In the report, USDA officials speak of largely undetermined industry and government costs and likely legal challenges or retaliation from nations exporting meat to the U.S.
Concerning the hopes of labeling proponents that U.S. customers would tend to chose domestically produced meat when informed of product origin, the draft report said: "There is no direct or empirical evidence to suggest that a price premium engendered by country-of-origin labeling will be large or persist over the long term."
In October 1998, Congress directed USDA to complete by April 1999 a cost-benefit analysis of extending country-of-origin labeling to all retail muscle cuts of beef and lamb and to assess trade implications of such a requirement.
However, four months after the deadline, USDA officials remain unwilling to give congressional committees a date when the report will be released. A spokesman for USDA's Food Safety & Inspection Service (FSIS) said last week the report remains "under departmental review."
In any case, industry observers said official release of the report is politically difficult for USDA because proponents of expanded labeling include prominent congressional Democrats. Whether by accident or intent, the draft version became available at the National Cattlemen's Beef Assn. (NCBA) summer conference in July, sources said.
Some points of USDA's draft report:
* Direct annual costs of applying origin labels for cuts sold in grocery outlets is estimated at $500,000, but $8 million for all domestic and imported cuts sold at all retail outlets.
* Costs of FSIS verification of compliance might be negligible if done as part of inspectors' regular food safety visits to retail outlets, but would be "a major additional cost" if other verification is required.
* USDA has no estimate for costs of segregating animals in slaughter or of segregating meat through processing, storage and distribution so that origin labels could be affixed to the final retail products.
* Only about 10% of the 2.6 billion pounds of imported beef last year was in the form of muscle cuts, and only 60% of those cuts - 200-235 million pounds - would be sold through home-use retail outlets, subject to the proposed new labeling requirements.
* For beef, nearly all of the extended labeling requirements would fall on Canadian exports.
* Such labeling of imported lamb suggests little potential benefit because nearly all imported cuts are from Australia and New Zealand, and those exporters distribute consumer-ready products with origin labels in place.
* Foreign exporters' rights to the U.S. market under existing trade agreements could be impaired if, for example, U.S. food outlets avoided handling imported products because of the origin labeling requirements. Such impairment could be the basis for an appeal to the World Trade Organization.
* U.S. meat export volume could be hurt if other nations retaliated with similar or more stringent labeling requirements.
The American Meat Institute (AMI), representing meat packers and processors, earlier projected industry costs for segregation, labeling and documentation at more than $246 million for cattle, more than $400 million through slaughter, processing, storage and distribution and another $375 million for compliance at the retail level.

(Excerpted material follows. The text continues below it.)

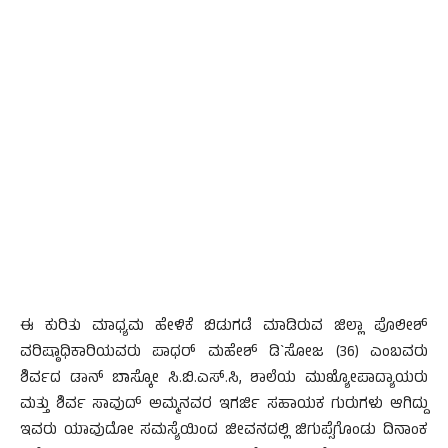
ಈ ಕುರಿತು ಮಾಧ್ಯಮ ಹೇಳಿಕೆ ಬಿಡುಗಡೆ ಮಾಡಿರುವ ಜಿಲ್ಲಾ ಪೊಲೀಶ್
ವರಿಷ್ಠಾಧಿಕಾರಿಯವರು ಪಾಧರ್ ಮಹೇಶ್ ಡಿ`ಸೋಜ (36) ಎಂಬವರು
ಶಿರ್ವದ ಡಾನ್ ಬಾಸ್ಕೋ ಸಿ.ಬಿ.ಎಸ್.ಸಿ, ಶಾಲೆಯ ಮುಖ್ಯೋಪಾದ್ಯಾಯರು
ಮತ್ತು ಶಿರ್ವ ಸಾವುದ್ ಅಮ್ಮನವರ ಇಗರ್ಜಿ ಸಹಾಯಕ ಗುರುಗಳು ಆಗಿದ್ದು
ಇವರು ಯಾವುದೋ ಸಮಸ್ಯೆಯಿಂದ ಜೀವನದಲ್ಲಿ ಜಿಗುಪ್ಸೆಗೊಂಡು ದಿನಾಂಕ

To segregate effectively, all domestic animals would have to be tagged, said Sara Liligren of AMI. Then "we'd have to pen the animals separately, we'd have to segregate them at slaughter and then segregate storage," she said of packer compliance.

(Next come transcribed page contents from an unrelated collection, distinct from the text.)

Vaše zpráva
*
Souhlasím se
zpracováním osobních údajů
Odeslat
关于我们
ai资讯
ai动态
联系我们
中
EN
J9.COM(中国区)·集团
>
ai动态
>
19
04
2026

Dale Moore, NCBA spokesman in Washington, said that despite USDA comments, "it's our belief there are inherent benefits" to identifying domestic versus imported beef in the meat counter. He said Canadian opposition to the idea is one indication he is right.
Also, Moore noted that USDA officials had earlier projected about $60 million annually for the department's costs of implementation, and the new draft report suggests government costs could be much less. With cost-benefit analysis comes the opportunity to find ways to mitigate costs, he said.
Official release of the USDA report remains an unknown.
Meanwhile, Rep. Richard Pombo (R., Cal.), who chairs the House subcommittee on livestock and horticulture, recently asked the General Accounting Office, the investigative arm of Congress, to conduct the assessment he is unable to secure from USDA.